| Directions for this task |
Give the entries back exactly as they stand, but without pictures.

| Dataset |
=== Begin Enclosure ===
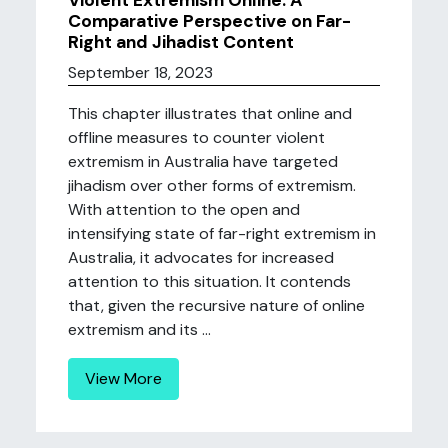
Violent Extremism Online: A
Comparative Perspective on Far-
Right and Jihadist Content
September 18, 2023
This chapter illustrates that online and
offline measures to counter violent
extremism in Australia have targeted
jihadism over other forms of extremism.
With attention to the open and
intensifying state of far-right extremism in
Australia, it advocates for increased
attention to this situation. It contends
that, given the recursive nature of online
extremism and its ...
View More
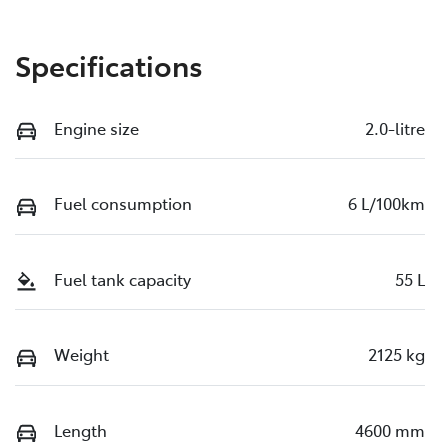
Specifications
Engine size
2.0-litre
Fuel consumption
6 L/100km
Fuel tank capacity
55 L
Weight
2125 kg
Length
4600 mm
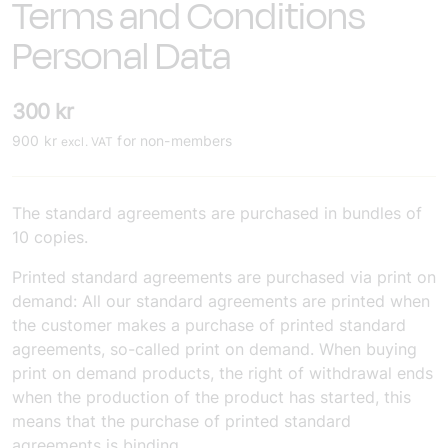
Terms and Conditions
Personal Data
300
kr
900
kr
for non-members
excl. VAT
The standard agreements are purchased in bundles of
10 copies.
Printed standard agreements are purchased via print on
demand: All our standard agreements are printed when
the customer makes a purchase of printed standard
agreements, so-called print on demand. When buying
print on demand products, the right of withdrawal ends
when the production of the product has started, this
means that the purchase of printed standard
agreements is binding.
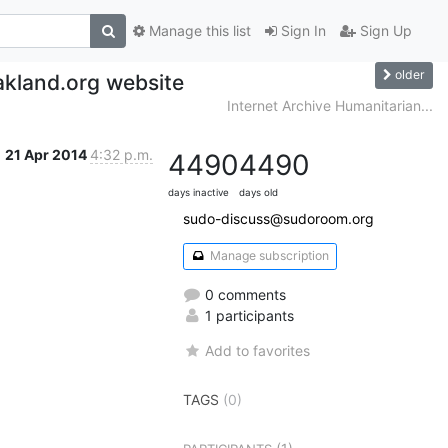
Manage this list
Sign In
Sign Up
older
kland.org website
Internet Archive Humanitarian...
21 Apr 2014
4:32 p.m.
4490
4490
days inactive
days old
sudo-discuss@sudoroom.org
Manage subscription
0 comments
1 participants
Add to favorites
TAGS
(0)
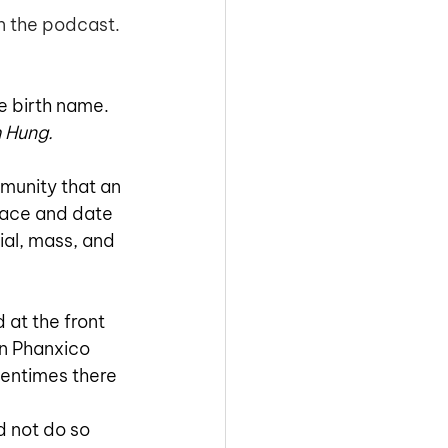
n the podcast. 
he birth name. 
 Hung. 
munity that an 
place and date 
al, mass, and 
 at the front 
n Phanxico 
tentimes there 
 not do so 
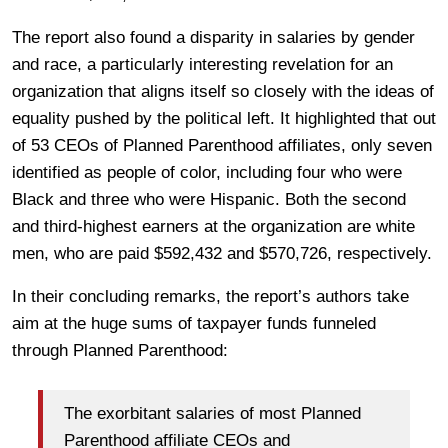
The report also found a disparity in salaries by gender
and race, a particularly interesting revelation for an
organization that aligns itself so closely with the ideas of
equality pushed by the political left. It highlighted that out
of 53 CEOs of Planned Parenthood affiliates, only seven
identified as people of color, including four who were
Black and three who were Hispanic. Both the second
and third-highest earners at the organization are white
men, who are paid $592,432 and $570,726, respectively.
In their concluding remarks, the report’s authors take
aim at the huge sums of taxpayer funds funneled
through Planned Parenthood:
The exorbitant salaries of most Planned
Parenthood affiliate CEOs and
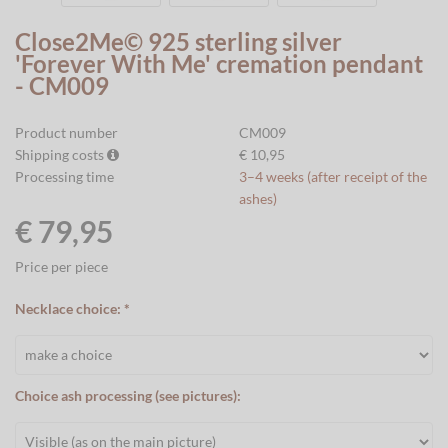
Close2Me© 925 sterling silver
'Forever With Me' cremation pendant
- CM009
Product number
CM009
Shipping costs
€ 10,95
Processing time
3–4 weeks (after receipt of the
ashes)
€ 79,95
Price per piece
Necklace choice: *
Choice ash processing (see pictures):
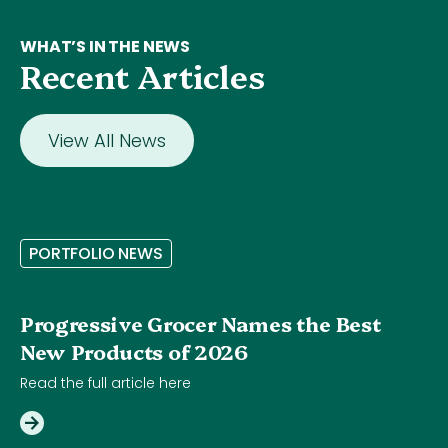
WHAT’S IN THE NEWS
Recent Articles
View All News
P
O
R
T
F
O
L
I
O
N
E
W
S
Progressive Grocer Names the Best
New Products of 2026
Read the full article here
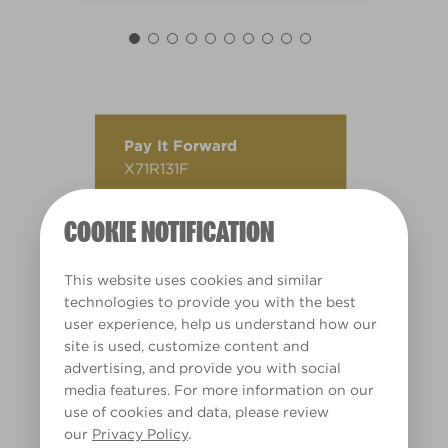
Pay It Forward
X71R131F
COOKIE NOTIFICATION
This website uses cookies and similar
technologies to provide you with the best
user experience, help us understand how our
site is used, customize content and
advertising, and provide you with social
media features. For more information on our
use of cookies and data, please review
our
Privacy Policy
.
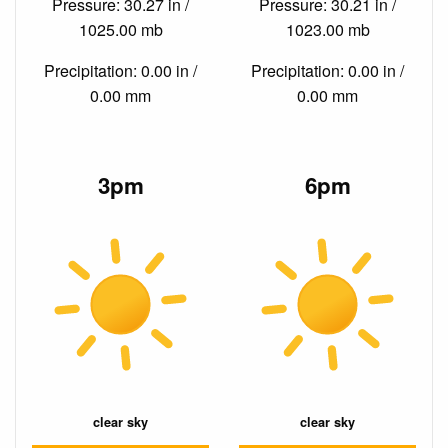
Pressure: 30.27 in /
Pressure: 30.21 in /
1025.00 mb
1023.00 mb
Precipitation: 0.00 in /
Precipitation: 0.00 in /
0.00 mm
0.00 mm
3pm
6pm
clear sky
clear sky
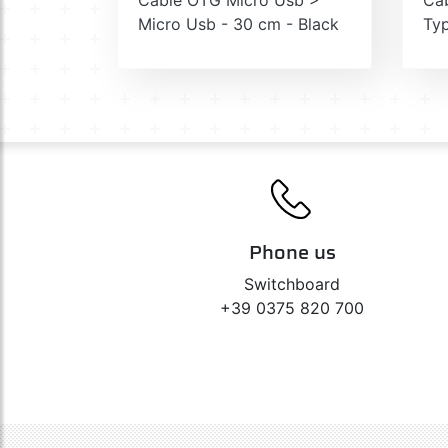
Micro Usb - 30 cm - Black
Typ
Phone us
Switchboard
+39 0375 820 700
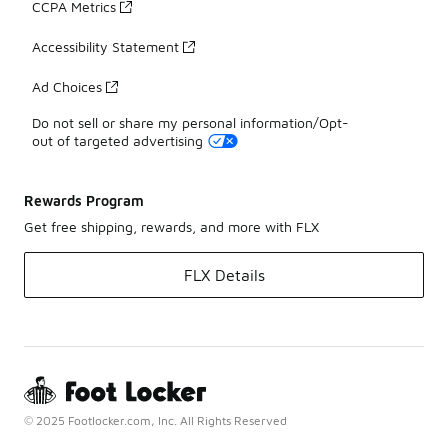
CCPA Metrics
Accessibility Statement
Ad Choices
Do not sell or share my personal information/Opt-
out of targeted advertising
Rewards Program
Get free shipping, rewards, and more with FLX
FLX Details
© 2025 Footlocker.com, Inc. All Rights Reserved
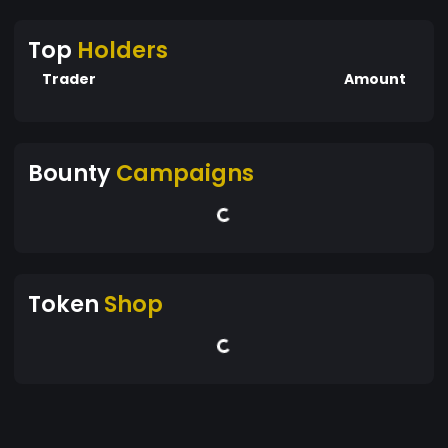
Top
Holders
Trader
Amount
Bounty
Campaigns
Token
Shop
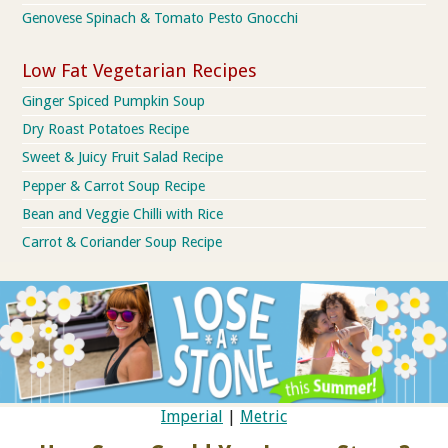
Genovese Spinach & Tomato Pesto Gnocchi
Low Fat Vegetarian Recipes
Ginger Spiced Pumpkin Soup
Dry Roast Potatoes Recipe
Sweet & Juicy Fruit Salad Recipe
Pepper & Carrot Soup Recipe
Bean and Veggie Chilli with Rice
Carrot & Coriander Soup Recipe
Imperial
|
Metric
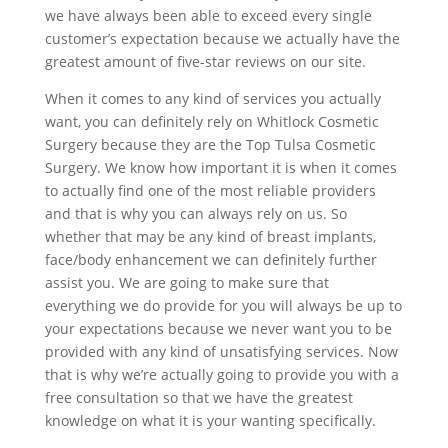
we have always been able to exceed every single
customer’s expectation because we actually have the
greatest amount of five-star reviews on our site.
When it comes to any kind of services you actually
want, you can definitely rely on Whitlock Cosmetic
Surgery because they are the Top Tulsa Cosmetic
Surgery. We know how important it is when it comes
to actually find one of the most reliable providers
and that is why you can always rely on us. So
whether that may be any kind of breast implants,
face/body enhancement we can definitely further
assist you. We are going to make sure that
everything we do provide for you will always be up to
your expectations because we never want you to be
provided with any kind of unsatisfying services. Now
that is why we’re actually going to provide you with a
free consultation so that we have the greatest
knowledge on what it is your wanting specifically.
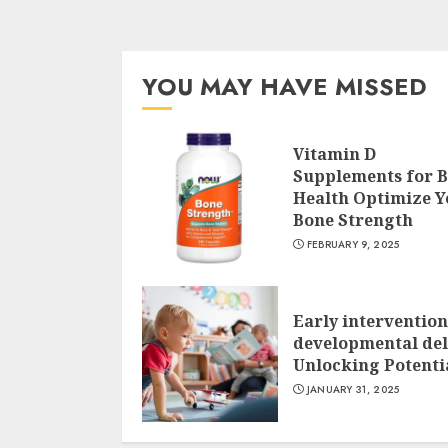
YOU MAY HAVE MISSED
Vitamin D
Supplements for 
Health Optimize Y
Bone Strength
FEBRUARY 9, 2025
Early intervention
developmental del
Unlocking Potenti
JANUARY 31, 2025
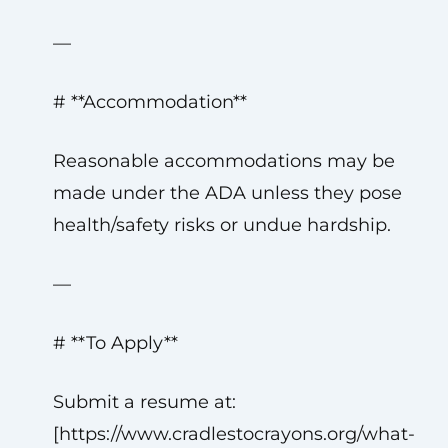
—
# **Accommodation**
Reasonable accommodations may be
made under the ADA unless they pose
health/safety risks or undue hardship.
—
# **To Apply**
Submit a resume at:
[https://www.cradlestocrayons.org/what-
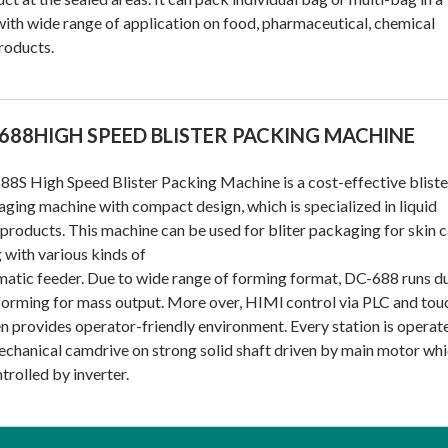
ith wide range of application on food, pharmaceutical, chemical
roducts.
688HIGH SPEED BLISTER PACKING MACHINE
8S High Speed Blister Packing Machine is a cost-effective bliste
ging machine with compact design, which is specialized in liquid
products. This machine can be used for bliter packaging for skin 
 with various kinds of
atic feeder. Due to wide range of forming format, DC-688 runs d
forming for mass output. More over, HIMl control via PLC and tou
n provides operator-friendly environment. Every station is operat
chanical camdrive on strong solid shaft driven by main motor wh
ntrolled by inverter.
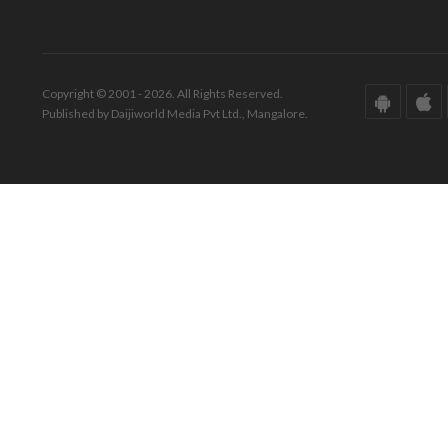
Copyright © 2001 - 2026. All Rights Reserved.
Published by Daijiworld Media Pvt Ltd., Mangalore.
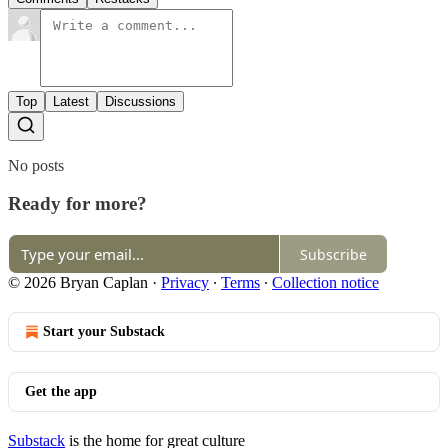
Top
Latest
Discussions
No posts
Ready for more?
Subscribe
© 2026 Bryan Caplan
·
Privacy
∙
Terms
∙
Collection notice
Start your Substack
Get the app
Substack
is the home for great culture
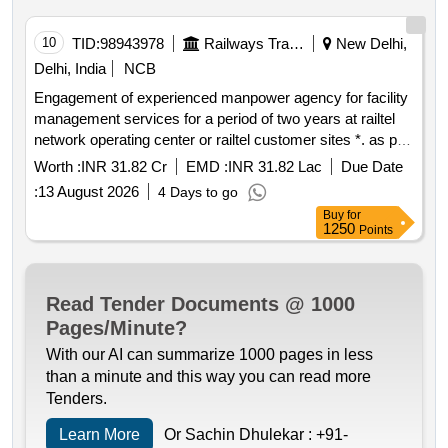
10
TID:
98943978
Railways Transport Services
New Delhi,
Delhi, India
NCB
Engagement of experienced manpower agency for facility
management services for a period of two years at railtel
network operating center or railtel customer sites *. as per
tender document
Worth :
INR 31.82 Cr
EMD :
INR 31.82 Lac
Due Date
:
13 August 2026
4 Days to go
Buy
for
1250
Points
Read Tender Documents @ 1000
Pages/Minute?
With our AI can summarize 1000 pages in less
than a minute and this way you can read more
Tenders.
Learn More
Or Sachin Dhulekar :
+91-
=== End Enclosure ===
| Task result |
Violent Extremism Online: A
Comparative Perspective on Far-
Right and Jihadist Content
September 18, 2023
This chapter illustrates that online and
offline measures to counter violent
extremism in Australia have targeted
jihadism over other forms of extremism.
With attention to the open and
intensifying state of far-right extremism in
Australia, it advocates for increased
attention to this situation. It contends
that, given the recursive nature of online
extremism and its ...
View More
Specifications
Engine size
2.0-litre
Fuel consumption
6 L/100km
Fuel tank capacity
55 L
Weight
2125 kg
Length
4600 mm
Terms and Conditions
Personal Data
300
kr
900
kr
for non-members
excl. VAT
The standard agreements are purchased in bundles of
10 copies.
Printed standard agreements are purchased via print on
demand: All our standard agreements are printed when
the customer makes a purchase of printed standard
agreements, so-called print on demand. When buying
print on demand products, the right of withdrawal ends
when the production of the product has started, this
means that the purchase of printed standard
agreements is binding.
Manage this list
Sign In
Sign Up
older
kland.org website
Internet Archive Humanitarian...
21 Apr 2014
4:32 p.m.
4490
4490
days inactive
days old
sudo-discuss@sudoroom.org
Manage subscription
0 comments
1 participants
Add to favorites
TAGS
(0)
n the podcast. 
he birth name. 
 Hung. 
munity that an 
place and date 
al, mass, and 
 at the front 
n Phanxico 
tentimes there 
 not do so 
The report also found a disparity in salaries by gender
and race, a particularly interesting revelation for an
organization that aligns itself so closely with the ideas of
equality pushed by the political left. It highlighted that out
of 53 CEOs of Planned Parenthood affiliates, only seven
identified as people of color, including four who were
Black and three who were Hispanic. Both the second
and third-highest earners at the organization are white
men, who are paid $592,432 and $570,726, respectively.
In their concluding remarks, the report’s authors take
aim at the huge sums of taxpayer funds funneled
through Planned Parenthood:
The exorbitant salaries of most Planned
Parenthood affiliate CEOs and
Close2Me© 925 sterling silver
'Forever With Me' cremation pendant
- CM009
Product number
CM009
Shipping costs
€ 10,95
Processing time
3–4 weeks (after receipt of the
ashes)
€ 79,95
Price per piece
Necklace choice: *
Choice ash processing (see pictures):
WHAT’S IN THE NEWS
Recent Articles
View All News
P
O
R
T
F
O
L
I
O
N
E
W
S
Progressive Grocer Names the Best
New Products of 2026
Read the full article here
Pay It Forward
X71R131F
COOKIE NOTIFICATION
This website uses cookies and similar
technologies to provide you with the best
user experience, help us understand how our
site is used, customize content and
advertising, and provide you with social
media features. For more information on our
use of cookies and data, please review
our
Privacy Policy
.
Pressure: 30.27 in /
Pressure: 30.21 in /
1025.00 mb
1023.00 mb
Precipitation: 0.00 in /
Precipitation: 0.00 in /
0.00 mm
0.00 mm
3pm
6pm
clear sky
clear sky
Micro Usb - 30 cm - Black
Typ
Phone us
Switchboard
+39 0375 820 700
CCPA Metrics
Accessibility Statement
Ad Choices
Do not sell or share my personal information/Opt-
out of targeted advertising
Rewards Program
Get free shipping, rewards, and more with FLX
FLX Details
© 2025 Footlocker.com, Inc. All Rights Reserved
Top
Holders
Trader
Amount
Bounty
Campaigns
Token
Shop
Genovese Spinach & Tomato Pesto Gnocchi
Low Fat Vegetarian Recipes
Ginger Spiced Pumpkin Soup
Dry Roast Potatoes Recipe
Sweet & Juicy Fruit Salad Recipe
Pepper & Carrot Soup Recipe
Bean and Veggie Chilli with Rice
Carrot & Coriander Soup Recipe
Imperial
|
Metric
we have always been able to exceed every single
customer’s expectation because we actually have the
greatest amount of five-star reviews on our site.
When it comes to any kind of services you actually
want, you can definitely rely on Whitlock Cosmetic
Surgery because they are the Top Tulsa Cosmetic
Surgery. We know how important it is when it comes
to actually find one of the most reliable providers
and that is why you can always rely on us. So
whether that may be any kind of breast implants,
face/body enhancement we can definitely further
assist you. We are going to make sure that
everything we do provide for you will always be up to
your expectations because we never want you to be
provided with any kind of unsatisfying services. Now
that is why we’re actually going to provide you with a
free consultation so that we have the greatest
knowledge on what it is your wanting specifically.
YOU MAY HAVE MISSED
Vitamin D
Supplements for 
Health Optimize Y
Bone Strength
FEBRUARY 9, 2025
Early intervention
developmental del
Unlocking Potenti
JANUARY 31, 2025
—
# **Accommodation**
Reasonable accommodations may be
made under the ADA unless they pose
health/safety risks or undue hardship.
—
# **To Apply**
Submit a resume at:
[https://www.cradlestocrayons.org/what-
ith wide range of application on food, pharmaceutical, chemical
roducts.
688HIGH SPEED BLISTER PACKING MACHINE
8S High Speed Blister Packing Machine is a cost-effective bliste
ging machine with compact design, which is specialized in liquid
products. This machine can be used for bliter packaging for skin 
 with various kinds of
atic feeder. Due to wide range of forming format, DC-688 runs d
forming for mass output. More over, HIMl control via PLC and tou
n provides operator-friendly environment. Every station is operat
chanical camdrive on strong solid shaft driven by main motor wh
ntrolled by inverter.
Copyright © 2001 - 2026. All Rights Reserved.
Published by Daijiworld Media Pvt Ltd., Mangalore.
Top
Latest
Discussions
No posts
Ready for more?
Subscribe
© 2026 Bryan Caplan
·
Privacy
∙
Terms
∙
Collection notice
Start your Substack
Get the app
Substack
is the home for great culture
10
TID:
98943978
Railways Transport Services
New Delhi,
Delhi, India
NCB
Engagement of experienced manpower agency for facility
management services for a period of two years at railtel
network operating center or railtel customer sites *. as per
tender document
Worth :
INR 31.82 Cr
EMD :
INR 31.82 Lac
Due Date
:
13 August 2026
4 Days to go
Buy
for
1250
Points
Read Tender Documents @ 1000
Pages/Minute?
With our AI can summarize 1000 pages in less
than a minute and this way you can read more
Tenders.
Learn More
Or Sachin Dhulekar :
+91-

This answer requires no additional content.